AuthProxy supports two provider patterns:

  • Secret-backed providers return wrapping bytes to AuthProxy. Examples include environment variables, files, AWS Secrets Manager, Google Secret Manager, and Vault KV. AuthProxy generates a DEK and protects it with those bytes.
  • KMS-backed providers keep the key-encryption key outside AuthProxy and expose generate, wrap, and unwrap operations. AWS KMS, Google Cloud KMS, and Vault Transit persist only wrapped DEKs and provider metadata in AuthProxy’s database.

Inline value, generated random bytes, and fake encryption are intended for development and tests. Production must use durable key material with an independent recovery plan.

Wrapping-key rotation and DEK rotation are different operations.

Rotate wrapping material when advancing a KMS key, Vault Transit key, or secret-manager version. The sync task unwraps each retained DEK with its recorded provider version, rewraps the same plaintext DEK with current material, and updates the protected data and metadata. The dek_... id stays stable, so application fields do not need to be rewritten.

Keep the old provider material readable until every retained DEK is confirmed rewrapped.

Rotate a DEK when the key that encrypts application data should change. The generation task creates a new current dek_... row, namespace sync advances each namespace’s target DEK, and the re-encryption task moves registered encrypted fields to that target in batches.

Keep old DEK rows until no encrypted field references them. Removing one early makes the remaining fields that reference it undecryptable.

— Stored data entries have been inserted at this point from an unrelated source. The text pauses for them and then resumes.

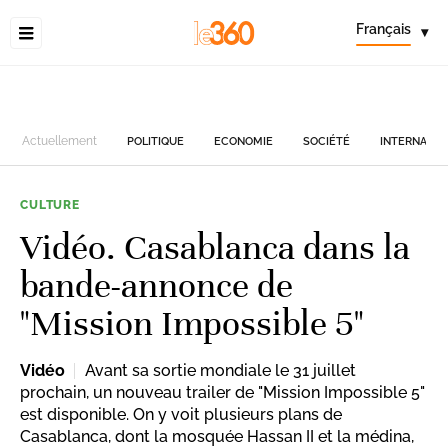
Français
▾
Actuellement
POLITIQUE
ECONOMIE
SOCIÉTÉ
INTERNATIO
CULTURE
Vidéo. Casablanca dans la
bande-annonce de
"Mission Impossible 5"
Vidéo
Avant sa sortie mondiale le 31 juillet
prochain, un nouveau trailer de "Mission Impossible 5"
est disponible. On y voit plusieurs plans de
Casablanca, dont la mosquée Hassan II et la médina,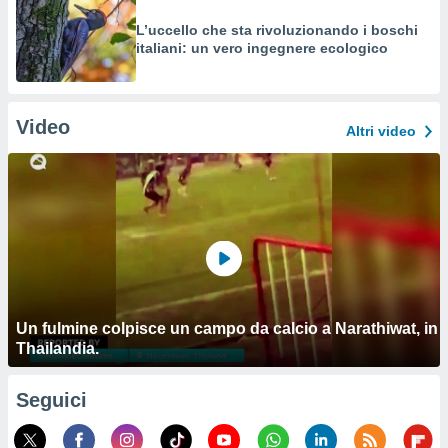
L’uccello che sta rivoluzionando i boschi
italiani: un vero ingegnere ecologico
Video
Altri video
Un fulmine colpisce un campo da calcio a Narathiwat, in
Thailandia.
Seguici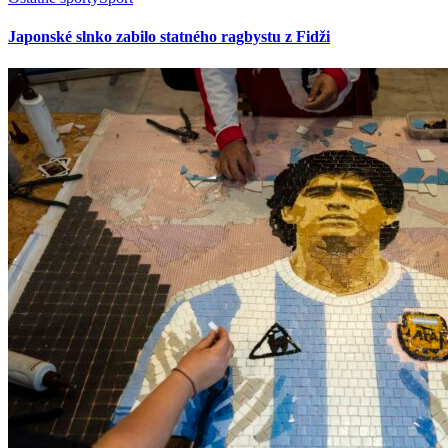
Japonské slnko zabilo statného ragbystu z Fidži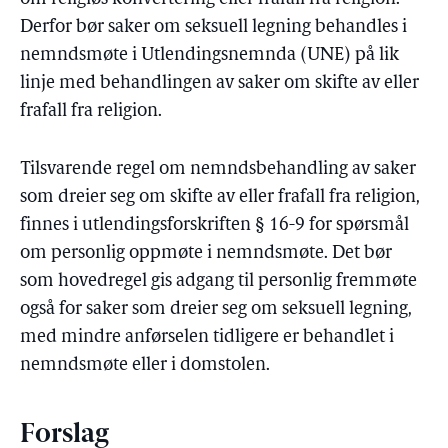
Derfor bør saker om seksuell legning behandles i
nemndsmøte i Utlendingsnemnda (UNE) på lik
linje med behandlingen av saker om skifte av eller
frafall fra religion.
Tilsvarende regel om nemndsbehandling av saker
som dreier seg om skifte av eller frafall fra religion,
finnes i utlendingsforskriften § 16-9 for spørsmål
om personlig oppmøte i nemndsmøte. Det bør
som hovedregel gis adgang til personlig fremmøte
også for saker som dreier seg om seksuell legning,
med mindre anførselen tidligere er behandlet i
nemndsmøte eller i domstolen.
Forslag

The default policy ensures every active data-encryption key has a current DEK and rotates it after 90 days:

system_auth:
data_encryption_keys:
ensure_current: true
rotation_interval: 2160h

The normal worker schedule runs DEK generation and key sync every 15 minutes, and full re-encryption every 30 minutes. The internal unified key-model design note contains the detailed data model, migration history, and implementation checks.

  • Configure a durable system_auth.global_aes_key; do not rely on an ephemeral startup key in production.
  • Keep fake encryption disabled. With dev_settings.fake_encryption, values labeled as encrypted are stored as plaintext.
  • Restrict KMS and secret-manager identities to the minimum keys and operations required for generate, wrap, unwrap, or secret reads.
  • Protect key-provider credentials, mounted secret volumes, process memory, crash dumps, and diagnostic tooling. AuthProxy must hold plaintext DEKs and credentials in memory while using them.
  • Monitor DEK generation, key sync, cache readiness, and re-encryption. The encryption service blocks encrypted-data operations until initial key sync is ready.
  • Back up the database and the corresponding key-provider state as one recovery set. Test restoration before retiring old provider versions or DEKs.
  • Apply datastore encryption at rest, TLS, access controls, retention, and backup protection in addition to AuthProxy’s application encryption.
  • Keep full request recording at never unless its debugging or audit value justifies the additional sensitive data. See Application Metrics.

Application encryption does not prevent:

  • an authorized actor from retrieving data its permissions allow;
  • a compromised AuthProxy process from using in-memory credentials;
  • a compromised KMS/secret-manager identity from unwrapping available DEKs;
  • secrets from leaking through upstream responses, custom connector logic, labels, annotations, application logs, traces, or error messages; or
  • traffic interception when TLS and network controls are absent or misconfigured.

Treat application encryption as one layer in a defense-in-depth design, not as a replacement for host, runtime, network, or storage security.